Fifty-seven patients underwent Trabectome surgery between September 1, 2006 and August 31, 2007. Seven of 57 patients underwent bilateral surgery and two required a second Trabectome surgery yielding 66 unique procedures. Of these 66% were combined with cataract extraction. 28 eyes of 26 patients were photographed and analyzed. The mean ablation arc for the 28 available eyes was 87.0 ± 29.1 degrees (mean ± SD) at a mean of 6.9 ± 3.3 months after surgery. The pre operative IOP was 20.4 ± 9.7 and final post operative IOP was 15.4 ± 6.1 yielding a mean decrease in IOP of 5.06 ± 9.4 (p<0.001). There was a reduction in the number of IOP lowering medications from 2.6 ± 0.9 to 1.1 ± 1.0 with (p < 0.001). There was no statistically significant the correlation between ablation arc and reduction in IOP (p=0.50) or final IOP (p=0.89).

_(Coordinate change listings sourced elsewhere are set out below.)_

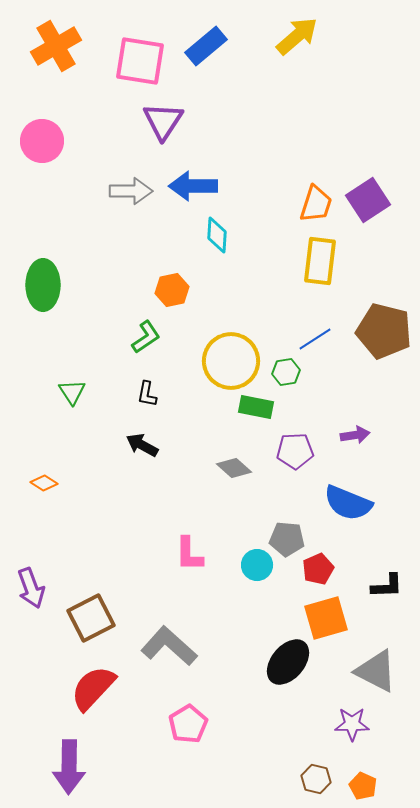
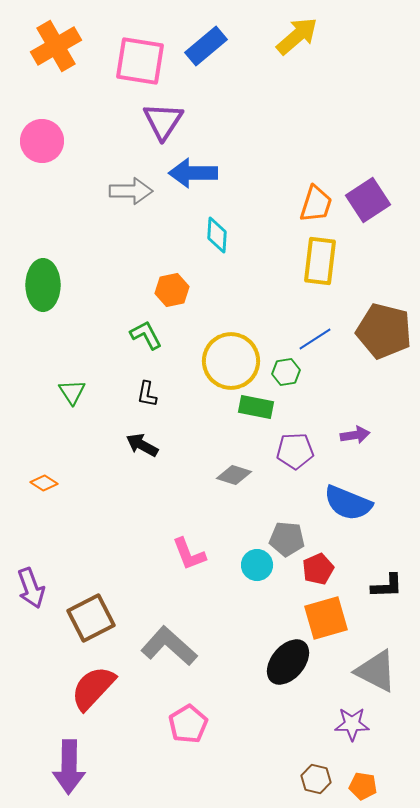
blue arrow at (193, 186): moved 13 px up
green L-shape at (146, 337): moved 2 px up; rotated 84 degrees counterclockwise
gray diamond at (234, 468): moved 7 px down; rotated 24 degrees counterclockwise
pink L-shape at (189, 554): rotated 21 degrees counterclockwise
orange pentagon at (363, 786): rotated 16 degrees counterclockwise
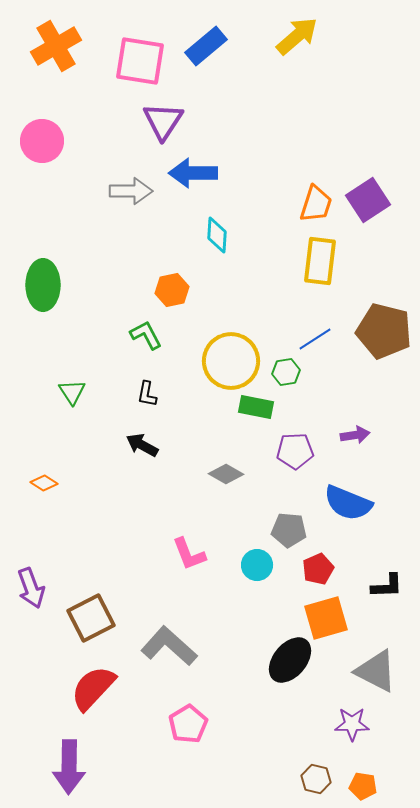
gray diamond at (234, 475): moved 8 px left, 1 px up; rotated 12 degrees clockwise
gray pentagon at (287, 539): moved 2 px right, 9 px up
black ellipse at (288, 662): moved 2 px right, 2 px up
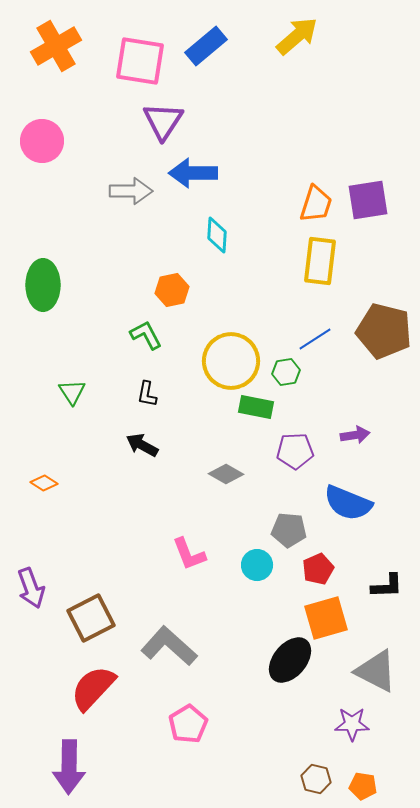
purple square at (368, 200): rotated 24 degrees clockwise
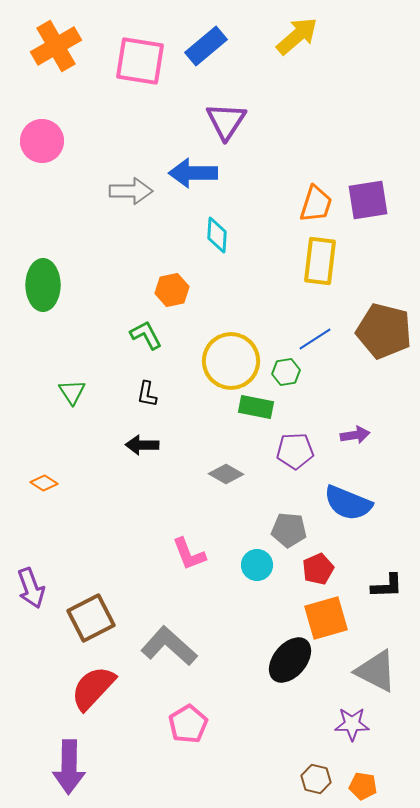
purple triangle at (163, 121): moved 63 px right
black arrow at (142, 445): rotated 28 degrees counterclockwise
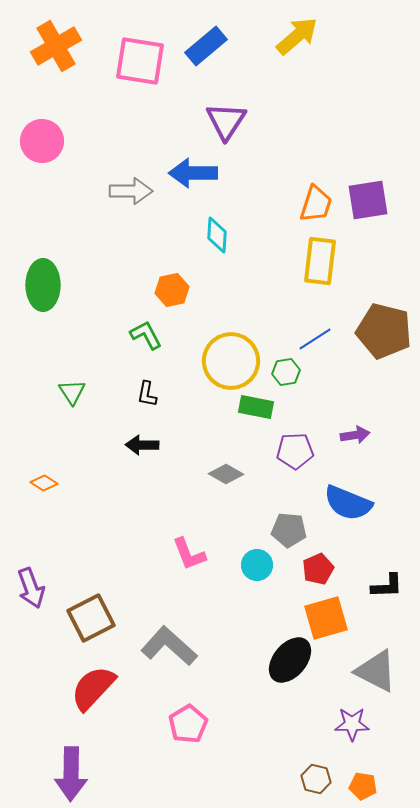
purple arrow at (69, 767): moved 2 px right, 7 px down
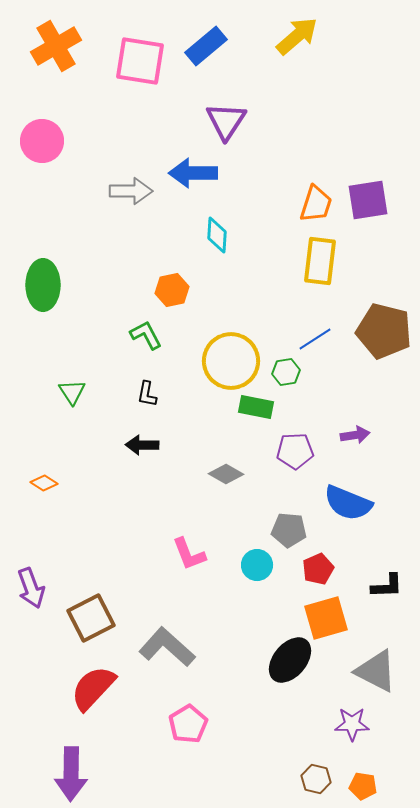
gray L-shape at (169, 646): moved 2 px left, 1 px down
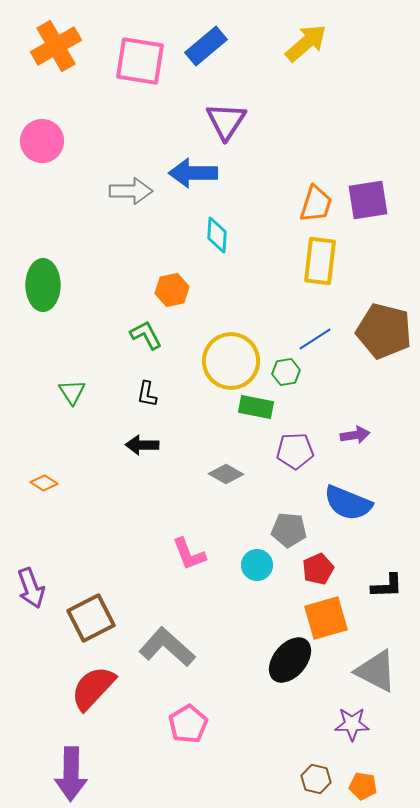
yellow arrow at (297, 36): moved 9 px right, 7 px down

Our results indicate that the amount of TM and SC tissue ablated does not significantly alter the post-operative IOP result. One possible explanation is that if at least partially circumferential flow in SC exists, then the size of the opening would be less important than the maintenance of a patent opening in the TM and SC. An alternate explanation is that the size of the ablation arcs fell in a relatively narrow range in our patients. Clarification of this issue may require comparison of one-site vs two-site surgeries with a larger range of ablation arcs.